Open Records

The Texas Public Information Act (Texas Government Code, Chapter 552) gives the public the right to request access to government information. All government information is presumed to be available to the public; however, certain exceptions may apply to the disclosure of the information.

What is an "open records request"?

An open records request is a written request for public information contained in the files or records of a Texas governmental agency, including the Department of Banking (Department). Public information is any information collected, assembled, maintained under a law or in connection with the transaction of official business by a governmental body, or for a governmental body if the governmental body owns the information or has a right of access to it. To be released, it cannot be confidential under law or exempt from disclosure by the Public Information Act.
An open records or public information request must be for inspection or copies of an existing document or record. The Department is not required to generate a new document in order to respond to a request. For more information related to public information requests, please visit the Attorney General's website.
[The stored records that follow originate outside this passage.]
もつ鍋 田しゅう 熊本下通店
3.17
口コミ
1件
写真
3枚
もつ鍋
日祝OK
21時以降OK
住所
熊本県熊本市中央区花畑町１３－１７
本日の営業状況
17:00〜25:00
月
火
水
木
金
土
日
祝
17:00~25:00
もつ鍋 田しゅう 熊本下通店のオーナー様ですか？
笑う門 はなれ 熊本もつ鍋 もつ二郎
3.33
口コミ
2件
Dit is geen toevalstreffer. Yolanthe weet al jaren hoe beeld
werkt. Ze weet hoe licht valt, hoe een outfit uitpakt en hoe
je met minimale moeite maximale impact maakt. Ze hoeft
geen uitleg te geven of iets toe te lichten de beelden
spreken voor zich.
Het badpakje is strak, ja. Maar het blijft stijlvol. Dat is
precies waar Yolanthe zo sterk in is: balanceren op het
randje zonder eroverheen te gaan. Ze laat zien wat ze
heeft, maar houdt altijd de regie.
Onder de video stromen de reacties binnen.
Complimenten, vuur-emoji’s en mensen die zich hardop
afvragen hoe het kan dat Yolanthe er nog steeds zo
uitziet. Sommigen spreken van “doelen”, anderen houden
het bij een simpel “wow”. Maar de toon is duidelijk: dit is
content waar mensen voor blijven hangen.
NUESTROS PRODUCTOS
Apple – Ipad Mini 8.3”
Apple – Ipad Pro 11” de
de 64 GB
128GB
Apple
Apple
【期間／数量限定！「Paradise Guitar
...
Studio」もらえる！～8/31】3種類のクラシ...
How do I request public information?

To request public information from the Department, the request must be in writing and must be mailed, hand-delivered, faxed, or emailed as follows:


Hand-delivered and mailed requests:
Public Information Coordinator
Texas Department of Banking
2601 N. Lamar Blvd.
Austin, Texas 78705

Telephone inquiries: 877-276-5554 or 512-475-1300

Open Records fax requests: 512-475-1313
Email requests: open.records@dob.texas.gov

What should I include in my request?

  • Name
  • Address
  • Telephone number

This information is particularly important if you submit an email request.
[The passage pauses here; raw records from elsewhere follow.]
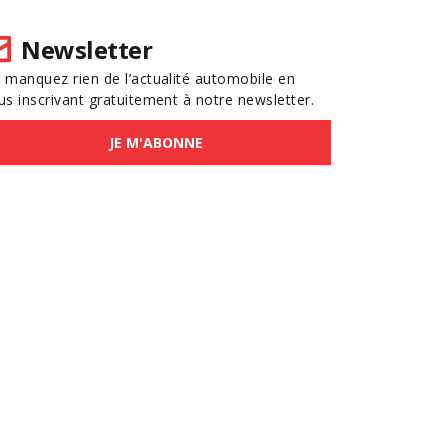
Newsletter
 manquez rien de l’actualité automobile en
us inscrivant gratuitement à notre newsletter.
JE M'ABONNE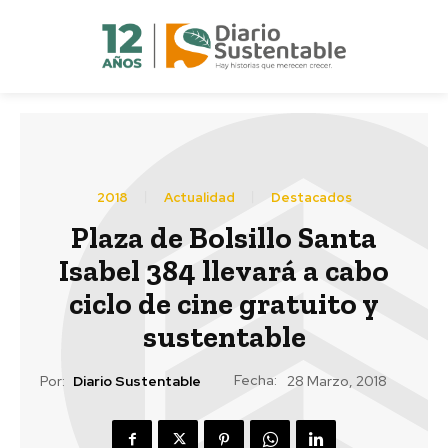
2018
Actualidad
Destacados
Plaza de Bolsillo Santa
Isabel 384 llevará a cabo
ciclo de cine gratuito y
sustentable
Fecha:
Por:
Diario Sustentable
28 Marzo, 2018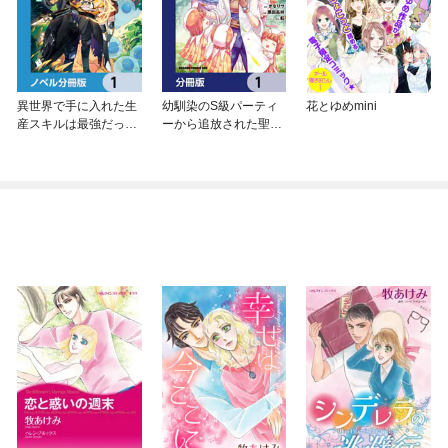
異世界で手に入れた生
幼馴染のS級パーティ
花とゆめmini
産スキルは最強だった
ーから追放された聖獣
ようです。 ～創造＆
使い。万能支援魔法と
器用のWチートで無双
仲間を増やして最強
する～【ノベル分冊
へ！【分冊版】
版】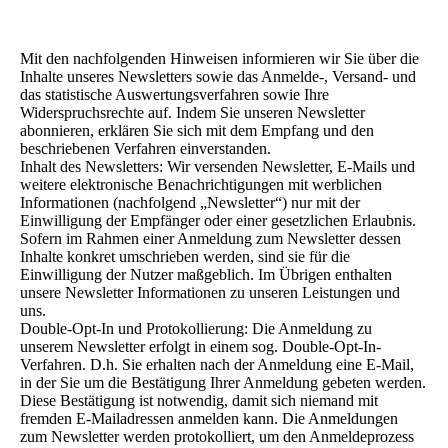
Mit den nachfolgenden Hinweisen informieren wir Sie über die
Inhalte unseres Newsletters sowie das Anmelde-, Versand- und
das statistische Auswertungsverfahren sowie Ihre
Widerspruchsrechte auf. Indem Sie unseren Newsletter
abonnieren, erklären Sie sich mit dem Empfang und den
beschriebenen Verfahren einverstanden.
Inhalt des Newsletters: Wir versenden Newsletter, E-Mails und
weitere elektronische Benachrichtigungen mit werblichen
Informationen (nachfolgend „Newsletter“) nur mit der
Einwilligung der Empfänger oder einer gesetzlichen Erlaubnis.
Sofern im Rahmen einer Anmeldung zum Newsletter dessen
Inhalte konkret umschrieben werden, sind sie für die
Einwilligung der Nutzer maßgeblich. Im Übrigen enthalten
unsere Newsletter Informationen zu unseren Leistungen und
uns.
Double-Opt-In und Protokollierung: Die Anmeldung zu
unserem Newsletter erfolgt in einem sog. Double-Opt-In-
Verfahren. D.h. Sie erhalten nach der Anmeldung eine E-Mail,
in der Sie um die Bestätigung Ihrer Anmeldung gebeten werden.
Diese Bestätigung ist notwendig, damit sich niemand mit
fremden E-Mailadressen anmelden kann. Die Anmeldungen
zum Newsletter werden protokolliert, um den Anmeldeprozess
  • Describe the documents that you desire and be specific. If you do not know exactly what documents may be involved, describe the information you are seeking as specifically as possible, and we will determine if responsive documents exist.
  • We are prohibited by law from asking you the purpose of your request, but you may provide it if you believe it would help us gather the information you request.
  • Remember that information on our regulated entities may be available as far back as 1905, the year state banks became constitutionally permissible. You can save us time and possibly save yourself money if you do not ask for all documents. Be specific with regard to the time frame.
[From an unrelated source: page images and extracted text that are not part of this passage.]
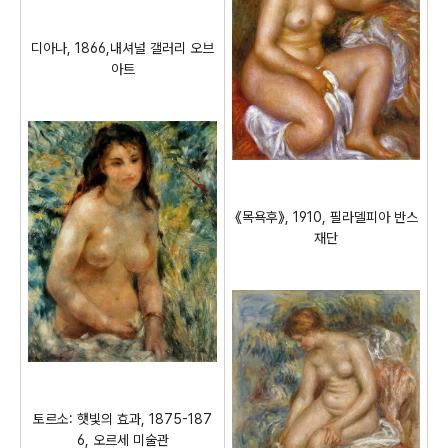
디아나, 1866,내셔널 갤러리 오브
아트
《목욕후》, 1910, 필라델피아 반스
재단
토르소: 햇빛의 효과, 1875-187
6, 오르세 미술관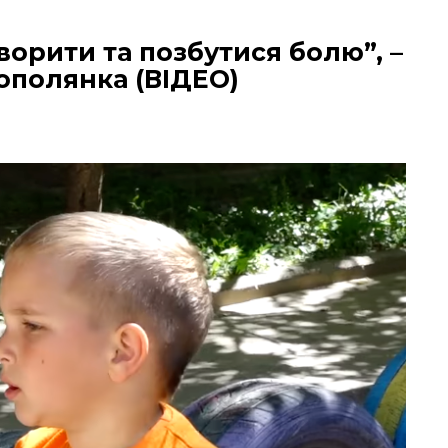
ворити та позбутися болю”, –
ополянка (ВІДЕО)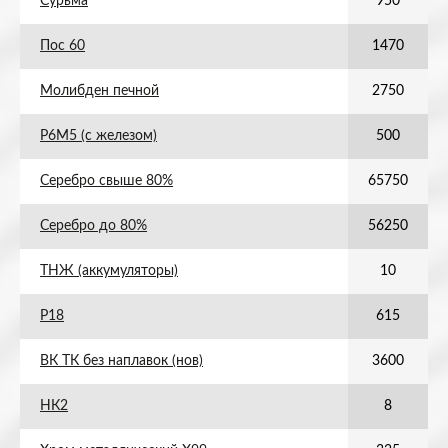
Сурьма
950
Пос 60
1470
Молибден печной
2750
Р6М5 (с железом)
500
Серебро свыше 80%
65750
Серебро до 80%
56250
ТНЖ (аккумуляторы)
10
Р18
615
ВК ТК без наплавок (нов)
3600
НК2
8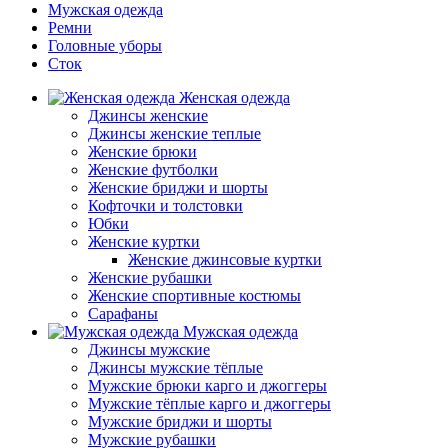
Мужская одежда
Ремни
Головные уборы
Сток
Женская одежда
Джинсы женские
Джинсы женские теплые
Женские брюки
Женские футболки
Женские бриджи и шорты
Кофточки и толстовки
Юбки
Женские куртки
Женские джинсовые куртки
Женские рубашки
Женские спортивные костюмы
Сарафаны
Мужская одежда
Джинсы мужские
Джинсы мужские тёплые
Мужские брюки карго и джоггеры
Мужские тёплые карго и джоггеры
Мужские бриджи и шорты
Мужские рубашки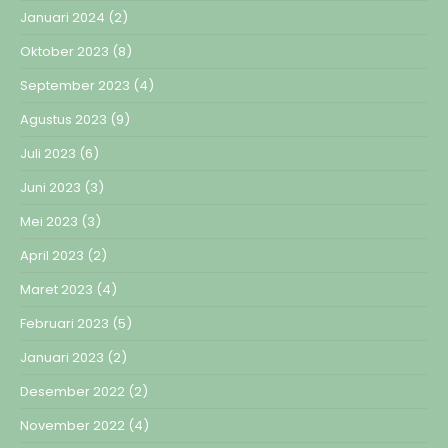
Januari 2024
(2)
Oktober 2023
(8)
September 2023
(4)
Agustus 2023
(9)
Juli 2023
(6)
Juni 2023
(3)
Mei 2023
(3)
April 2023
(2)
Maret 2023
(4)
Februari 2023
(5)
Januari 2023
(2)
Desember 2022
(2)
November 2022
(4)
How long will it take to answer my request?

We will respond to a request for information promptly but no later than 10 business days after we receive the request. If you have a particular need for expedited treatment, we will attempt to meet that need but we cannot guarantee an early response date.

Is there any information maintained by the Department of Banking that I cannot inspect or obtain a copy of?

Much of the information maintained by the Department is confidential by federal or state law (Texas Finance Code, Texas Government Code, Texas Administrative Code) and we are therefore prohibited from disclosing. In addition to the mandatory confidentiality provisions, the Public Information Act itself provides certain exceptions to disclosure. If we withhold requested information that we consider to be confidential by law, the Department will request an opinion from the Office of the Attorney General on the propriety of not disclosing the information, unless an opinion specifically dealing with the same information has previously been issued. The requestor will receive a copy of any correspondence requesting an opinion and the Attorney General’s response. The requestor is entitled to submit a response to the Attorney General if he/she disagrees with the Department’s decision. Examples of confidential information include (but are not limited to):

  • information related to a regulated entity’s financial condition or business affairs;
  • information which might jeopardize an ongoing investigation of potentially unlawful activities;
  • information contained in or relating to an examination report of a bank or trust company;
  • shareholder information;
  • confidential information obtained in a regulated entity’s application for a charter or license; and
  • the identity of a party requesting an opinion (unless the party consents).

Will personal information that I provide to the Department of Banking be disclosed?

Our policy is to respect an individual's right to privacy to the extent permitted by the exceptions, both mandatory and discretionary, set forth in the Finance Code, the Government Code, and through common law. The following items will be disclosed only to the extent necessary to (1) comply with the law, or (2) resolve your complaint:

  • your name and address;
  • specific public information you request; and
  • details of a complaint you submit.

In attempting to resolve a complaint, we may disclose the details of your complaint to another governmental agency, and to the entity that is the subject of the complaint, but only to the extent we feel is necessary to enable us to obtain needed information. If you do not want us to disclose the information outside of the Department, we will respect your wishes if they are made known to us. However, you should be aware that it may not be possible to resolve your complaint under these circumstances. We will not disclose personal information such as:

  • your social security number;
  • your bank account numbers; and
  • details of a specific financial transaction, unless the Attorney General concludes in an opinion that the requested information must be disclosed. If you are concerned about the possibility of disclosure of certain information, please discuss the matter with one of our attorneys at 512-475-1300 before submitting your request or complaint.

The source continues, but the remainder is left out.